[Supplied records]
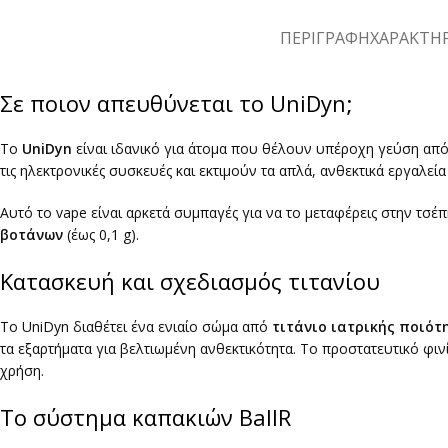
ΠΕΡΙΓΡΑΦΉ
ΧΑΡΑΚΤΗΡ
Σε ποιον απευθύνεται το UniDyn;
Το
UniDyn
είναι ιδανικό για άτομα που θέλουν υπέροχη γεύση από
τις ηλεκτρονικές συσκευές και εκτιμούν τα απλά, ανθεκτικά εργαλεί
Αυτό το vape είναι αρκετά συμπαγές για να το μεταφέρεις στην τσέ
βοτάνων
(έως 0,1 g).
Κατασκευή και σχεδιασμός τιτανίου
Το UniDyn διαθέτει ένα ενιαίο σώμα από
τιτάνιο ιατρικής ποιότ
τα εξαρτήματα για βελτιωμένη ανθεκτικότητα. Το προστατευτικό φι
χρήση.
Το σύστημα καπακιών BallR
[/Supplied records]
• **Directions for this task**
Which of the lines above include the word "είναι"? List those lines.

• **Answer to this exercise**
είναι ιδανικό για άτομα που θέλουν υπέροχη γεύση από
Αυτό το vape είναι αρκετά συμπαγές για να το μεταφέρεις στην τσέ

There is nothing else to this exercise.